Required action
The reply should hold every record, copied exactly, and none of the pictures.

= Beginning of Section =

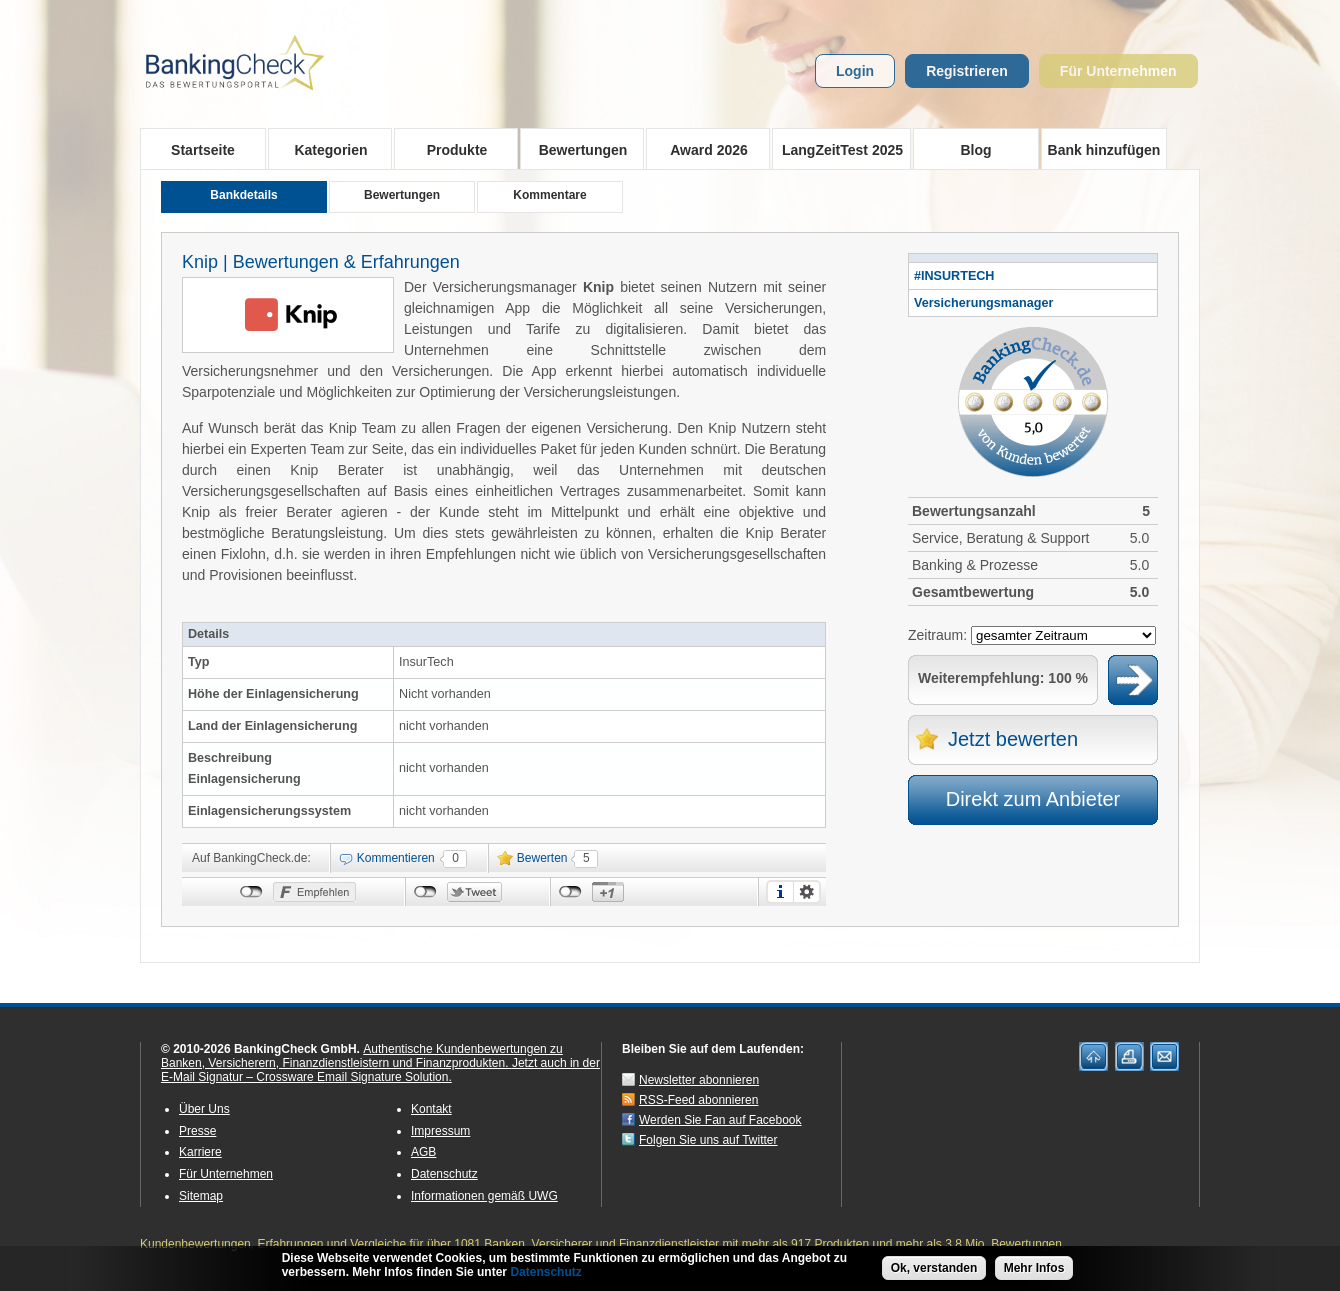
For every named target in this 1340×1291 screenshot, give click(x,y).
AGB (423, 1152)
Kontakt (431, 1109)
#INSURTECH (954, 276)
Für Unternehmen (1118, 71)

= End of Section =

Response for this exercise
For every named target in this 1340×1291 screenshot, give click(x,y).
AGB (423, 1152)
Kontakt (431, 1109)
#INSURTECH (954, 276)
Für Unternehmen (1118, 71)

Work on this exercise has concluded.